======== Material shown ========

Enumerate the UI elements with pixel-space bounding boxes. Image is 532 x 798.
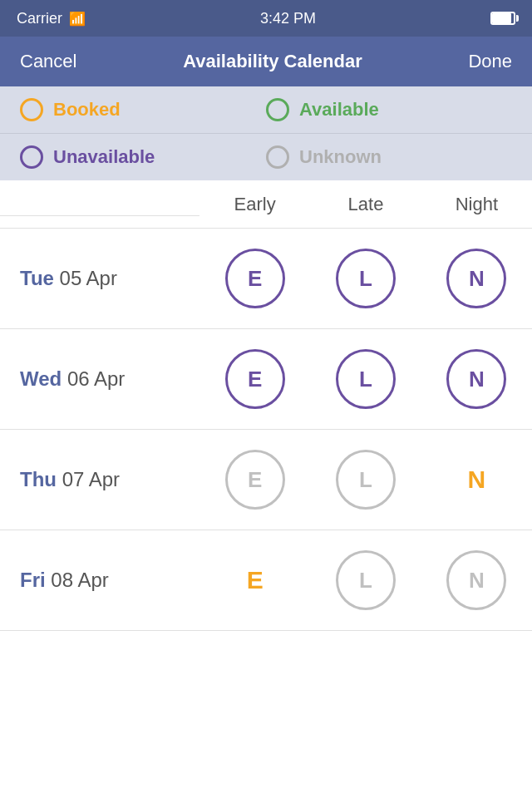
day-abbr: Wed	[20, 367, 62, 390]
legend: Booked Available Unavailable Unknown	[0, 86, 532, 180]
unavailable-label: Unavailable	[53, 146, 155, 168]
early-cell: E	[200, 450, 310, 510]
early-button[interactable]: E	[225, 450, 285, 510]
day-label: Fri 08 Apr	[0, 569, 200, 592]
late-cell: L	[310, 550, 421, 610]
late-button[interactable]: L	[336, 349, 396, 409]
late-button[interactable]: L	[336, 249, 396, 308]
day-date: 05 Apr	[54, 267, 117, 289]
day-date: 07 Apr	[57, 468, 120, 490]
night-header: Night	[421, 194, 532, 215]
unknown-circle-icon	[266, 145, 289, 169]
time-label: 3:42 PM	[260, 10, 316, 27]
day-row: Thu 07 AprELN	[0, 430, 532, 530]
early-button[interactable]: E	[225, 249, 285, 308]
legend-row-bottom: Unavailable Unknown	[0, 133, 532, 180]
battery-icon	[490, 12, 515, 25]
day-date: 08 Apr	[46, 569, 109, 591]
night-cell: N	[421, 249, 532, 308]
late-button[interactable]: L	[336, 550, 396, 610]
day-row: Fri 08 AprELN	[0, 530, 532, 631]
late-button[interactable]: L	[336, 450, 396, 510]
day-header-spacer	[0, 192, 200, 216]
day-row: Tue 05 AprELN	[0, 229, 532, 329]
late-cell: L	[310, 349, 421, 409]
wifi-icon: 📶	[69, 11, 86, 27]
carrier-label: Carrier 📶	[17, 10, 86, 27]
available-label: Available	[299, 99, 379, 121]
legend-row-top: Booked Available	[0, 86, 532, 133]
day-abbr: Fri	[20, 569, 46, 591]
night-cell: N	[421, 450, 532, 510]
late-cell: L	[310, 450, 421, 510]
legend-unavailable: Unavailable	[20, 145, 266, 169]
night-button[interactable]: N	[446, 550, 506, 610]
night-button[interactable]: N	[446, 450, 506, 510]
day-rows: Tue 05 AprELNWed 06 AprELNThu 07 AprELNF…	[0, 229, 532, 631]
early-cell: E	[200, 349, 310, 409]
booked-label: Booked	[53, 99, 121, 121]
day-label: Thu 07 Apr	[0, 468, 200, 491]
column-headers: Early Late Night	[0, 180, 532, 229]
status-bar: Carrier 📶 3:42 PM	[0, 0, 532, 37]
early-button[interactable]: E	[225, 349, 285, 409]
day-row: Wed 06 AprELN	[0, 329, 532, 430]
late-header: Late	[310, 194, 421, 215]
early-cell: E	[200, 249, 310, 308]
early-cell: E	[200, 550, 310, 610]
legend-available: Available	[266, 98, 512, 121]
booked-circle-icon	[20, 98, 43, 121]
legend-unknown: Unknown	[266, 145, 512, 169]
day-abbr: Thu	[20, 468, 57, 490]
night-button[interactable]: N	[446, 349, 506, 409]
day-date: 06 Apr	[62, 367, 125, 390]
nav-bar: Cancel Availability Calendar Done	[0, 37, 532, 86]
cancel-button[interactable]: Cancel	[20, 51, 76, 72]
day-label: Wed 06 Apr	[0, 367, 200, 391]
early-header: Early	[200, 194, 310, 215]
carrier-text: Carrier	[17, 10, 62, 27]
done-button[interactable]: Done	[468, 51, 512, 72]
unknown-label: Unknown	[299, 146, 382, 168]
late-cell: L	[310, 249, 421, 308]
legend-booked: Booked	[20, 98, 266, 121]
day-abbr: Tue	[20, 267, 54, 289]
available-circle-icon	[266, 98, 289, 121]
nav-title: Availability Calendar	[183, 51, 362, 72]
night-button[interactable]: N	[446, 249, 506, 308]
day-label: Tue 05 Apr	[0, 267, 200, 290]
night-cell: N	[421, 349, 532, 409]
unavailable-circle-icon	[20, 145, 43, 169]
night-cell: N	[421, 550, 532, 610]
early-button[interactable]: E	[225, 550, 285, 610]
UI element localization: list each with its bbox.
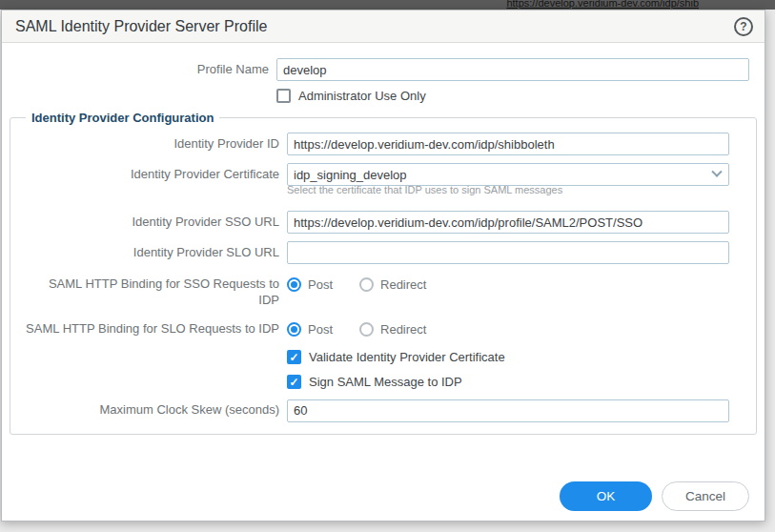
clock-skew-label: Maximum Clock Skew (seconds) bbox=[22, 402, 287, 419]
idp-id-input[interactable] bbox=[287, 133, 729, 155]
validate-cert-label: Validate Identity Provider Certificate bbox=[309, 350, 505, 364]
admin-use-only-row: Administrator Use Only bbox=[2, 89, 765, 103]
chevron-down-icon bbox=[711, 167, 722, 177]
radio-icon bbox=[359, 322, 374, 337]
sso-binding-label: SAML HTTP Binding for SSO Requests to ID… bbox=[22, 276, 287, 309]
sso-binding-redirect-radio[interactable]: Redirect bbox=[359, 277, 426, 292]
idp-certificate-help-row: Select the certificate that IDP uses to … bbox=[22, 184, 744, 195]
slo-binding-redirect-radio[interactable]: Redirect bbox=[359, 322, 426, 337]
help-icon[interactable]: ? bbox=[734, 17, 753, 36]
radio-icon bbox=[287, 322, 301, 337]
sign-saml-checkbox[interactable]: Sign SAML Message to IDP bbox=[287, 375, 462, 389]
page-background-strip: https://develop.veridium-dev.com/idp/shi… bbox=[0, 0, 775, 10]
sso-url-row: Identity Provider SSO URL bbox=[22, 211, 744, 234]
validate-cert-checkbox[interactable]: Validate Identity Provider Certificate bbox=[287, 350, 505, 364]
profile-name-label: Profile Name bbox=[2, 62, 276, 78]
idp-certificate-help-text: Select the certificate that IDP uses to … bbox=[287, 184, 562, 195]
profile-name-row: Profile Name bbox=[2, 58, 765, 81]
sign-saml-label: Sign SAML Message to IDP bbox=[309, 375, 462, 389]
slo-url-input[interactable] bbox=[287, 241, 729, 264]
idp-certificate-value: idp_signing_develop bbox=[294, 168, 713, 182]
idp-id-label: Identity Provider ID bbox=[22, 136, 287, 153]
slo-binding-post-radio[interactable]: Post bbox=[287, 322, 333, 337]
slo-binding-radio-group: Post Redirect bbox=[287, 322, 426, 337]
cancel-button[interactable]: Cancel bbox=[662, 481, 749, 511]
checkbox-box-icon bbox=[276, 89, 291, 103]
checkbox-check-icon bbox=[287, 350, 301, 364]
validate-cert-row: Validate Identity Provider Certificate bbox=[22, 350, 744, 364]
sso-url-label: Identity Provider SSO URL bbox=[22, 215, 287, 231]
section-title: Identity Provider Configuration bbox=[26, 111, 219, 125]
dialog-footer: OK Cancel bbox=[560, 481, 749, 511]
slo-url-label: Identity Provider SLO URL bbox=[22, 245, 287, 261]
ok-button[interactable]: OK bbox=[560, 481, 652, 511]
admin-use-only-checkbox[interactable]: Administrator Use Only bbox=[276, 89, 426, 103]
clock-skew-input[interactable] bbox=[287, 399, 729, 422]
admin-use-only-label: Administrator Use Only bbox=[298, 89, 426, 103]
background-url-link: https://develop.veridium-dev.com/idp/shi… bbox=[506, 0, 699, 9]
dialog-body: Profile Name Administrator Use Only Iden… bbox=[2, 43, 765, 521]
slo-binding-label: SAML HTTP Binding for SLO Requests to ID… bbox=[22, 321, 287, 338]
sso-binding-row: SAML HTTP Binding for SSO Requests to ID… bbox=[22, 276, 744, 309]
idp-certificate-label: Identity Provider Certificate bbox=[22, 167, 287, 183]
checkbox-check-icon bbox=[287, 375, 301, 389]
idp-certificate-row: Identity Provider Certificate idp_signin… bbox=[22, 163, 744, 186]
clock-skew-row: Maximum Clock Skew (seconds) bbox=[22, 399, 744, 422]
dialog-header: SAML Identity Provider Server Profile ? bbox=[2, 10, 765, 43]
sso-binding-post-radio[interactable]: Post bbox=[287, 277, 333, 292]
sso-url-input[interactable] bbox=[287, 211, 729, 234]
slo-binding-row: SAML HTTP Binding for SLO Requests to ID… bbox=[22, 321, 744, 338]
idp-certificate-select[interactable]: idp_signing_develop bbox=[287, 163, 729, 186]
radio-icon bbox=[287, 277, 301, 292]
dialog-title: SAML Identity Provider Server Profile bbox=[15, 18, 267, 35]
slo-url-row: Identity Provider SLO URL bbox=[22, 241, 744, 264]
idp-id-row: Identity Provider ID bbox=[22, 133, 744, 155]
profile-name-input[interactable] bbox=[276, 58, 749, 81]
radio-icon bbox=[359, 277, 374, 292]
sign-saml-row: Sign SAML Message to IDP bbox=[22, 375, 744, 389]
sso-binding-radio-group: Post Redirect bbox=[287, 277, 426, 292]
saml-idp-server-profile-dialog: SAML Identity Provider Server Profile ? … bbox=[1, 10, 765, 522]
identity-provider-configuration-section: Identity Provider Configuration Identity… bbox=[10, 111, 757, 435]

========

* Task statement *
The word "Post" appears in some lines of the data. Copy every one of those lines.

* Exercise answer *
slo-binding-post-radio[interactable]: Post bbox=[287, 322, 333, 337]
slo-binding-radio-group: Post Redirect bbox=[287, 322, 426, 337]
sso-binding-post-radio[interactable]: Post bbox=[287, 277, 333, 292]
sso-binding-radio-group: Post Redirect bbox=[287, 277, 426, 292]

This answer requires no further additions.